◆ **Your goal**
Write out each record again exactly as it stands.

[Stored data entries]

= = = = = = =

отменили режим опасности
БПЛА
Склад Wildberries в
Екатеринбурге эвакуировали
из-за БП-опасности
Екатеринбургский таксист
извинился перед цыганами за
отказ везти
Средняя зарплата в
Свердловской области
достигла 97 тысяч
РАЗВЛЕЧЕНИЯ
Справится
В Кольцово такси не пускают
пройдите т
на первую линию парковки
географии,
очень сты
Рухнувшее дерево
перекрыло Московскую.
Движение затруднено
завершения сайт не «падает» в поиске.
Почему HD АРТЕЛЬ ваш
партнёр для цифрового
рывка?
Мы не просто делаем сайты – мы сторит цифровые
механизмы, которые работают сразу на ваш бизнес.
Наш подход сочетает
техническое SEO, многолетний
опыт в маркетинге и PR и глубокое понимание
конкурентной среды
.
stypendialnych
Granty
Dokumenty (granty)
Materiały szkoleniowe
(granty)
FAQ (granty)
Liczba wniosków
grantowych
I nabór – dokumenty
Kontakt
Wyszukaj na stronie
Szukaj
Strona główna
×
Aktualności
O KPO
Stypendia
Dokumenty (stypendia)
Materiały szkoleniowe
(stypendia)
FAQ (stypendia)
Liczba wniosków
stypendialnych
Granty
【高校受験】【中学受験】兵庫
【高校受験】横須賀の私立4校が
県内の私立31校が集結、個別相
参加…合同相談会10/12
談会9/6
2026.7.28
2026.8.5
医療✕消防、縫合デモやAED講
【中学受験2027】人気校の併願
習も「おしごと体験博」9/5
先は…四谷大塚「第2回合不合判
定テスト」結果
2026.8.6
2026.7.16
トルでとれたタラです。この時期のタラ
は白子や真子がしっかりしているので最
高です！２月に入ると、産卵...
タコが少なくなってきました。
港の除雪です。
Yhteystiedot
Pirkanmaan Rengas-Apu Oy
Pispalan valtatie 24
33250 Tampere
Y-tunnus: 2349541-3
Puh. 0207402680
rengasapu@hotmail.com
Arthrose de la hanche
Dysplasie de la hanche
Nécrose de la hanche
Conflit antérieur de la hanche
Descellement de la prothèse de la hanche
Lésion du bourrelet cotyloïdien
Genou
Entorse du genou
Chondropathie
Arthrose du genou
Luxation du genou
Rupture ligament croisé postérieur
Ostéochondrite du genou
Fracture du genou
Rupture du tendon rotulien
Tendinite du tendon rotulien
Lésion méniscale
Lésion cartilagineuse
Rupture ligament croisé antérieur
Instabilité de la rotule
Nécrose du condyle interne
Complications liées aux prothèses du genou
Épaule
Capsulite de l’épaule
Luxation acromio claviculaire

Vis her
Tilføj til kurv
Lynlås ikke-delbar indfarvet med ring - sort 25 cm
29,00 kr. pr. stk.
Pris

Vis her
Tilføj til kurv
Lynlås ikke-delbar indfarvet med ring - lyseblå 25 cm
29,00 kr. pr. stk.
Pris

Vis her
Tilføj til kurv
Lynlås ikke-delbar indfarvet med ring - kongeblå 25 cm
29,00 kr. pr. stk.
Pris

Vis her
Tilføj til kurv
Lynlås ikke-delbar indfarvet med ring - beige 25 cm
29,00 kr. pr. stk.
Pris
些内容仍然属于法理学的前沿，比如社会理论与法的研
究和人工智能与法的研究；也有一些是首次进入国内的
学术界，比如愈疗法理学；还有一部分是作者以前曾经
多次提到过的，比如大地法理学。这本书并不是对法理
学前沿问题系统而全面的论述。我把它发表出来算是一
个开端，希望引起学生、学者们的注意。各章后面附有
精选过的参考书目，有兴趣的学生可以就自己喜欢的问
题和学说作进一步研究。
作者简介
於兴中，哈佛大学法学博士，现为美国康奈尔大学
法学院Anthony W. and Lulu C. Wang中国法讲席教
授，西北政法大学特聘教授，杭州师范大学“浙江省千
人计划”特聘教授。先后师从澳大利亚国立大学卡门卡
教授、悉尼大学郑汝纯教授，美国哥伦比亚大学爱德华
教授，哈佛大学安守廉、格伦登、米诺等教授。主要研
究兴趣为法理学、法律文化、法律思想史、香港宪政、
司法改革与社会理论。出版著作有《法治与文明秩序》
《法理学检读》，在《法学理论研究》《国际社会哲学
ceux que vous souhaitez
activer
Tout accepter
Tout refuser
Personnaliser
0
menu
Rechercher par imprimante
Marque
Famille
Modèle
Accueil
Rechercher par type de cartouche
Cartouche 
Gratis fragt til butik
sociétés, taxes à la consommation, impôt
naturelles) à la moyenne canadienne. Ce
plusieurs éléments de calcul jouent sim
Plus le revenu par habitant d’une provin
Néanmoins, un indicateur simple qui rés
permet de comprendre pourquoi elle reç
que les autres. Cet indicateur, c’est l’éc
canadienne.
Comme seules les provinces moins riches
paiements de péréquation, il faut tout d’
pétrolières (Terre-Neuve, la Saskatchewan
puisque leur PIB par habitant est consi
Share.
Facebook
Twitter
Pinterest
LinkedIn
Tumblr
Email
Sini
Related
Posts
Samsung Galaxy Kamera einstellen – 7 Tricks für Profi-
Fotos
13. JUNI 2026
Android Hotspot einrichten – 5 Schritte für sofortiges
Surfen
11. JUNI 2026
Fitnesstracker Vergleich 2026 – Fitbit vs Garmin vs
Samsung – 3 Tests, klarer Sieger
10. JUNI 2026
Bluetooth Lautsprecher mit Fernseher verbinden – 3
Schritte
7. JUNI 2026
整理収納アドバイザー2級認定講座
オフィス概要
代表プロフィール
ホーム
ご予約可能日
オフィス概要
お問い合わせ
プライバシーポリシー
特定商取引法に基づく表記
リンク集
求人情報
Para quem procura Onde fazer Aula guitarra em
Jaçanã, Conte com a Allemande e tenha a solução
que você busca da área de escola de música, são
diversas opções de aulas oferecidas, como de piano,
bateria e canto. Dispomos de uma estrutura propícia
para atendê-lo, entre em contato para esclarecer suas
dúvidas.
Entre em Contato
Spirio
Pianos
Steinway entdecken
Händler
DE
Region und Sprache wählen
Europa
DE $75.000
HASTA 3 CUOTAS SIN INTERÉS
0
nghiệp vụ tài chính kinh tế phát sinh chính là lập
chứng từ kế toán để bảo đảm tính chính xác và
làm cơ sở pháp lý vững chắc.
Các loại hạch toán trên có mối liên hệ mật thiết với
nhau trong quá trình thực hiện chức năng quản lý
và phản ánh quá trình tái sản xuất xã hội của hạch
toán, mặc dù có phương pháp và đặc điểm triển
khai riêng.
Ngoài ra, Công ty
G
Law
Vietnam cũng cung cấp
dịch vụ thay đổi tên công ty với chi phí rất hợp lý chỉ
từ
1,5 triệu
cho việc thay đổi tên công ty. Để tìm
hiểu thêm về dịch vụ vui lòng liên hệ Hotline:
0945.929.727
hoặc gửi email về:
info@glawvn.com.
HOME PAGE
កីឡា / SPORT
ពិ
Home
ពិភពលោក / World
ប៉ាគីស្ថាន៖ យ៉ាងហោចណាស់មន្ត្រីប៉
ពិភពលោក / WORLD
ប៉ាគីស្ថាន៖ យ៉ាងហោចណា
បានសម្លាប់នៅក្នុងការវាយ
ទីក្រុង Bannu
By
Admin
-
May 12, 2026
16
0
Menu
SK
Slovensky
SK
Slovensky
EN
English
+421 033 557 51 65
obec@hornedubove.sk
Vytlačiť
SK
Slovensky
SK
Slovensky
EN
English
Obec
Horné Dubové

= = = = = = =

◆ **Answer section**
отменили режим опасности
БПЛА
Склад Wildberries в
Екатеринбурге эвакуировали
из-за БП-опасности
Екатеринбургский таксист
извинился перед цыганами за
отказ везти
Средняя зарплата в
Свердловской области
достигла 97 тысяч
РАЗВЛЕЧЕНИЯ
Справится
В Кольцово такси не пускают
пройдите т
на первую линию парковки
географии,
очень сты
Рухнувшее дерево
перекрыло Московскую.
Движение затруднено
завершения сайт не «падает» в поиске.
Почему HD АРТЕЛЬ ваш
партнёр для цифрового
рывка?
Мы не просто делаем сайты – мы сторит цифровые
механизмы, которые работают сразу на ваш бизнес.
Наш подход сочетает
техническое SEO, многолетний
опыт в маркетинге и PR и глубокое понимание
конкурентной среды
.
stypendialnych
Granty
Dokumenty (granty)
Materiały szkoleniowe
(granty)
FAQ (granty)
Liczba wniosków
grantowych
I nabór – dokumenty
Kontakt
Wyszukaj na stronie
Szukaj
Strona główna
×
Aktualności
O KPO
Stypendia
Dokumenty (stypendia)
Materiały szkoleniowe
(stypendia)
FAQ (stypendia)
Liczba wniosków
stypendialnych
Granty
【高校受験】【中学受験】兵庫
【高校受験】横須賀の私立4校が
県内の私立31校が集結、個別相
参加…合同相談会10/12
談会9/6
2026.7.28
2026.8.5
医療✕消防、縫合デモやAED講
【中学受験2027】人気校の併願
習も「おしごと体験博」9/5
先は…四谷大塚「第2回合不合判
定テスト」結果
2026.8.6
2026.7.16
トルでとれたタラです。この時期のタラ
は白子や真子がしっかりしているので最
高です！２月に入ると、産卵...
タコが少なくなってきました。
港の除雪です。
Yhteystiedot
Pirkanmaan Rengas-Apu Oy
Pispalan valtatie 24
33250 Tampere
Y-tunnus: 2349541-3
Puh. 0207402680
rengasapu@hotmail.com
Arthrose de la hanche
Dysplasie de la hanche
Nécrose de la hanche
Conflit antérieur de la hanche
Descellement de la prothèse de la hanche
Lésion du bourrelet cotyloïdien
Genou
Entorse du genou
Chondropathie
Arthrose du genou
Luxation du genou
Rupture ligament croisé postérieur
Ostéochondrite du genou
Fracture du genou
Rupture du tendon rotulien
Tendinite du tendon rotulien
Lésion méniscale
Lésion cartilagineuse
Rupture ligament croisé antérieur
Instabilité de la rotule
Nécrose du condyle interne
Complications liées aux prothèses du genou
Épaule
Capsulite de l’épaule
Luxation acromio claviculaire

Vis her
Tilføj til kurv
Lynlås ikke-delbar indfarvet med ring - sort 25 cm
29,00 kr. pr. stk.
Pris

Vis her
Tilføj til kurv
Lynlås ikke-delbar indfarvet med ring - lyseblå 25 cm
29,00 kr. pr. stk.
Pris

Vis her
Tilføj til kurv
Lynlås ikke-delbar indfarvet med ring - kongeblå 25 cm
29,00 kr. pr. stk.
Pris

Vis her
Tilføj til kurv
Lynlås ikke-delbar indfarvet med ring - beige 25 cm
29,00 kr. pr. stk.
Pris
些内容仍然属于法理学的前沿，比如社会理论与法的研
究和人工智能与法的研究；也有一些是首次进入国内的
学术界，比如愈疗法理学；还有一部分是作者以前曾经
多次提到过的，比如大地法理学。这本书并不是对法理
学前沿问题系统而全面的论述。我把它发表出来算是一
个开端，希望引起学生、学者们的注意。各章后面附有
精选过的参考书目，有兴趣的学生可以就自己喜欢的问
题和学说作进一步研究。
作者简介
於兴中，哈佛大学法学博士，现为美国康奈尔大学
法学院Anthony W. and Lulu C. Wang中国法讲席教
授，西北政法大学特聘教授，杭州师范大学“浙江省千
人计划”特聘教授。先后师从澳大利亚国立大学卡门卡
教授、悉尼大学郑汝纯教授，美国哥伦比亚大学爱德华
教授，哈佛大学安守廉、格伦登、米诺等教授。主要研
究兴趣为法理学、法律文化、法律思想史、香港宪政、
司法改革与社会理论。出版著作有《法治与文明秩序》
《法理学检读》，在《法学理论研究》《国际社会哲学
ceux que vous souhaitez
activer
Tout accepter
Tout refuser
Personnaliser
0
menu
Rechercher par imprimante
Marque
Famille
Modèle
Accueil
Rechercher par type de cartouche
Cartouche 
Gratis fragt til butik
sociétés, taxes à la consommation, impôt
naturelles) à la moyenne canadienne. Ce
plusieurs éléments de calcul jouent sim
Plus le revenu par habitant d’une provin
Néanmoins, un indicateur simple qui rés
permet de comprendre pourquoi elle reç
que les autres. Cet indicateur, c’est l’éc
canadienne.
Comme seules les provinces moins riches
paiements de péréquation, il faut tout d’
pétrolières (Terre-Neuve, la Saskatchewan
puisque leur PIB par habitant est consi
Share.
Facebook
Twitter
Pinterest
LinkedIn
Tumblr
Email
Sini
Related
Posts
Samsung Galaxy Kamera einstellen – 7 Tricks für Profi-
Fotos
13. JUNI 2026
Android Hotspot einrichten – 5 Schritte für sofortiges
Surfen
11. JUNI 2026
Fitnesstracker Vergleich 2026 – Fitbit vs Garmin vs
Samsung – 3 Tests, klarer Sieger
10. JUNI 2026
Bluetooth Lautsprecher mit Fernseher verbinden – 3
Schritte
7. JUNI 2026
整理収納アドバイザー2級認定講座
オフィス概要
代表プロフィール
ホーム
ご予約可能日
オフィス概要
お問い合わせ
プライバシーポリシー
特定商取引法に基づく表記
リンク集
求人情報
Para quem procura Onde fazer Aula guitarra em
Jaçanã, Conte com a Allemande e tenha a solução
que você busca da área de escola de música, são
diversas opções de aulas oferecidas, como de piano,
bateria e canto. Dispomos de uma estrutura propícia
para atendê-lo, entre em contato para esclarecer suas
dúvidas.
Entre em Contato
Spirio
Pianos
Steinway entdecken
Händler
DE
Region und Sprache wählen
Europa
DE $75.000
HASTA 3 CUOTAS SIN INTERÉS
0
nghiệp vụ tài chính kinh tế phát sinh chính là lập
chứng từ kế toán để bảo đảm tính chính xác và
làm cơ sở pháp lý vững chắc.
Các loại hạch toán trên có mối liên hệ mật thiết với
nhau trong quá trình thực hiện chức năng quản lý
và phản ánh quá trình tái sản xuất xã hội của hạch
toán, mặc dù có phương pháp và đặc điểm triển
khai riêng.
Ngoài ra, Công ty
G
Law
Vietnam cũng cung cấp
dịch vụ thay đổi tên công ty với chi phí rất hợp lý chỉ
từ
1,5 triệu
cho việc thay đổi tên công ty. Để tìm
hiểu thêm về dịch vụ vui lòng liên hệ Hotline:
0945.929.727
hoặc gửi email về:
info@glawvn.com.
HOME PAGE
កីឡា / SPORT
ពិ
Home
ពិភពលោក / World
ប៉ាគីស្ថាន៖ យ៉ាងហោចណាស់មន្ត្រីប៉
ពិភពលោក / WORLD
ប៉ាគីស្ថាន៖ យ៉ាងហោចណា
បានសម្លាប់នៅក្នុងការវាយ
ទីក្រុង Bannu
By
Admin
-
May 12, 2026
16
0
Menu
SK
Slovensky
SK
Slovensky
EN
English
+421 033 557 51 65
obec@hornedubove.sk
Vytlačiť
SK
Slovensky
SK
Slovensky
EN
English
Obec
Horné Dubové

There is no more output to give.